I know the dimensions of a cylinder and the volume of liquid.

I know how to calculate the volume for a given height, but i can't flip the equation to get the height.

volume = area * length;
area = r2(θ - Sin[θ])/2, where θ = 2ArcCos[(r-h)/r]

So that goes that

area = volume/length.

How can i isolate the height from the area calculation? I don't think it's possible because it relies on trig and calculating the dimensions of a triangle based on the height of liquid and the radius of the cylinder.

If it is not possible to isolate that height, is it possible to work it out another way without iterating over every possible height until i come to the actual volume specified.

My maths level is high school and that is 10 years ago so i don't remember ever calculating anything like this.

Thanks
Ben Crinion

Bencr said:
How can i isolate the height from the area calculation?
I don't think it's possible. Assuming the cylindrical tank is lying so that its axis is horizontal, the relationship between the height of a liquid in the tank and the volume of the liquid is fairly complex.

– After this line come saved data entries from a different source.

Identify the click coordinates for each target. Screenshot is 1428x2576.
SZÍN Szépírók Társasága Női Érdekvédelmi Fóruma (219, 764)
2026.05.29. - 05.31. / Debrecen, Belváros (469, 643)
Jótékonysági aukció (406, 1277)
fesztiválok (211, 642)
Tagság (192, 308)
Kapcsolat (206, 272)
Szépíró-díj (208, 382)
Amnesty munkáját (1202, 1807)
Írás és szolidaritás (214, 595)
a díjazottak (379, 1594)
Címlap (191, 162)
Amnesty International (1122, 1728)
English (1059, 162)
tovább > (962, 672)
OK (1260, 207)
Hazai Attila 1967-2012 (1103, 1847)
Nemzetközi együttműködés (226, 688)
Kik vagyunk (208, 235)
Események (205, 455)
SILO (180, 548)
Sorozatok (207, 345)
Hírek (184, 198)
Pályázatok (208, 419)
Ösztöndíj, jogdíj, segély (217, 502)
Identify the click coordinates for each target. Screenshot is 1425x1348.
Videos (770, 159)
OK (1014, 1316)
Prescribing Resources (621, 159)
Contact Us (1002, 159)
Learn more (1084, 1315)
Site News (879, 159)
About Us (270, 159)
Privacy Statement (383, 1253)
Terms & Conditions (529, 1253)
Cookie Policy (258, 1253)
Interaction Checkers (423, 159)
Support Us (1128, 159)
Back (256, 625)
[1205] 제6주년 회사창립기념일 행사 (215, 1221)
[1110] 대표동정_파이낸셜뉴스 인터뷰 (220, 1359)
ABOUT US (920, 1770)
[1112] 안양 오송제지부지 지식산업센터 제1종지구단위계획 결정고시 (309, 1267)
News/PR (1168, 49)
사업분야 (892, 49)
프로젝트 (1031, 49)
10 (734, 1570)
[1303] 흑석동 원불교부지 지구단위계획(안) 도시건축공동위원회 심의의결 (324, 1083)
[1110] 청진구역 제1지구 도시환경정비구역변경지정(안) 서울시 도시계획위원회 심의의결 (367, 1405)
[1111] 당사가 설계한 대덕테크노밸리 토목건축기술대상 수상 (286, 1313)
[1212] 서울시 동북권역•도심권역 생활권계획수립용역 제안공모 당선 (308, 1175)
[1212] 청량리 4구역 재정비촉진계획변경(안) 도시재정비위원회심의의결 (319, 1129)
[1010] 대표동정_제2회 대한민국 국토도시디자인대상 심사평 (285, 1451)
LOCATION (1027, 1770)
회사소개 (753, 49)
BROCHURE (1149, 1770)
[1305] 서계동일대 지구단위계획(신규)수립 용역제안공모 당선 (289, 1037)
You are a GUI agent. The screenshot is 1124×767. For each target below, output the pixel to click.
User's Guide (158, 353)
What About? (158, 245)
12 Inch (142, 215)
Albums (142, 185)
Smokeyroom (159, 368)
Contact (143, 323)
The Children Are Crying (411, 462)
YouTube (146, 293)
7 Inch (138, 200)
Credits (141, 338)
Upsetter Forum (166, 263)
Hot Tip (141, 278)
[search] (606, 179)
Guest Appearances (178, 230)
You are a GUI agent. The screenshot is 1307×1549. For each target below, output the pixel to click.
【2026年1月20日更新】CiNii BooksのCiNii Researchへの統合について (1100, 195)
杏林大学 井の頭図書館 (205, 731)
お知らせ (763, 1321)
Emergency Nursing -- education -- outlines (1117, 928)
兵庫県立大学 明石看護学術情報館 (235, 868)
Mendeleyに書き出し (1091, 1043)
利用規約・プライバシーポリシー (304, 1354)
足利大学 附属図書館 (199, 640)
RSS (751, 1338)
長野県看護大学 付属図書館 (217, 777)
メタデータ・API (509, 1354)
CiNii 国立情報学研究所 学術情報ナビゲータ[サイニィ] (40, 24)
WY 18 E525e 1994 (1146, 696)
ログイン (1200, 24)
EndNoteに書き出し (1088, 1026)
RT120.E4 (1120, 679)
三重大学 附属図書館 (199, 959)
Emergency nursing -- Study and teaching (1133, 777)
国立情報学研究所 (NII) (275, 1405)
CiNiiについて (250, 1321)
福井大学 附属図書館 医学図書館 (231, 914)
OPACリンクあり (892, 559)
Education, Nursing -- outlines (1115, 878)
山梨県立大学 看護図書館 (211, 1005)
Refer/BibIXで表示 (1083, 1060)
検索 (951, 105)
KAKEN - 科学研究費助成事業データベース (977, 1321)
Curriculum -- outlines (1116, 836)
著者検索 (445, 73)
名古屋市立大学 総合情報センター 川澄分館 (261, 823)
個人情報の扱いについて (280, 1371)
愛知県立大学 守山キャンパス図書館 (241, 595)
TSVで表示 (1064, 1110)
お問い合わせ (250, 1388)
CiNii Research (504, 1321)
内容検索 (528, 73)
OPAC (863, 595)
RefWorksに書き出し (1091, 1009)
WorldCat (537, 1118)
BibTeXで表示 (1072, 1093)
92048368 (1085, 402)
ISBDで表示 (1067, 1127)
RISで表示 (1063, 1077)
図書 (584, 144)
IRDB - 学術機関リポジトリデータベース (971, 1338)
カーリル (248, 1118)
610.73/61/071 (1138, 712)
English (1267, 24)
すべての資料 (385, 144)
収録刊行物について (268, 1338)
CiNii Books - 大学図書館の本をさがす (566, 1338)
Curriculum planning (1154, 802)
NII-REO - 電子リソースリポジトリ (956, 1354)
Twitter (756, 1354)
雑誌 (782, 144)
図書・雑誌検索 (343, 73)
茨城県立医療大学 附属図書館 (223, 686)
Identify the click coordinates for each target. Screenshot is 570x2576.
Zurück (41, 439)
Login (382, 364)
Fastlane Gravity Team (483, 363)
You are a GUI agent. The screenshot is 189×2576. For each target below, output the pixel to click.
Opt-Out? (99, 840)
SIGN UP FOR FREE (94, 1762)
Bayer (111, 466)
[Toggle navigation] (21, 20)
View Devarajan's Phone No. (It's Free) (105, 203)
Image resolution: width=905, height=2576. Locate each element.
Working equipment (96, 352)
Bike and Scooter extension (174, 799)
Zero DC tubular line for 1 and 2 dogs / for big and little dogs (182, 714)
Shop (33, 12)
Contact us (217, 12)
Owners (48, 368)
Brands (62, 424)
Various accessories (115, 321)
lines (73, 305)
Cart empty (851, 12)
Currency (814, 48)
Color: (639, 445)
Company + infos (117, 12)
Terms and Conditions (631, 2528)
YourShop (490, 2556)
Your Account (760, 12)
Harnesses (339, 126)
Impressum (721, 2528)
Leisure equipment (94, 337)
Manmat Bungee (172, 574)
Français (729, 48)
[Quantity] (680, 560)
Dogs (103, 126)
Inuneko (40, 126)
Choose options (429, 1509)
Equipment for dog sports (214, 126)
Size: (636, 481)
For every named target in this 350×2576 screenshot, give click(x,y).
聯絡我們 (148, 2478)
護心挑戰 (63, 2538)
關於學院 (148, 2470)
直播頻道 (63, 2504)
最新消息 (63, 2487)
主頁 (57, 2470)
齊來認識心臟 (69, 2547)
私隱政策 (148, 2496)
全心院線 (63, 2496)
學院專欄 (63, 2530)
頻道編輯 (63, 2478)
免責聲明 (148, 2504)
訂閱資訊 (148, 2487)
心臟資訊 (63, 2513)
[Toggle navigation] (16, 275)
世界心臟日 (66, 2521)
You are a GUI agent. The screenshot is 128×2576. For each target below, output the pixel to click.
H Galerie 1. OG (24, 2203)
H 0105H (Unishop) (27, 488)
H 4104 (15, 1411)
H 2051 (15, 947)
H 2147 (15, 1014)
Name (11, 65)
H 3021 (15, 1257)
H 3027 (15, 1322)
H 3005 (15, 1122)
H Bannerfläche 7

Calculating the volume from a known liquid height and the dimensions of the tank typically requires the use of calculus, which only a small fraction of high school students study. Determining the height when the volume is known can by done numerically to as much precision as is required by plugging in a guessed value for the height and using it to calculate the volume. By adjusting the input height, you can get closer and closer to the known value of the volume.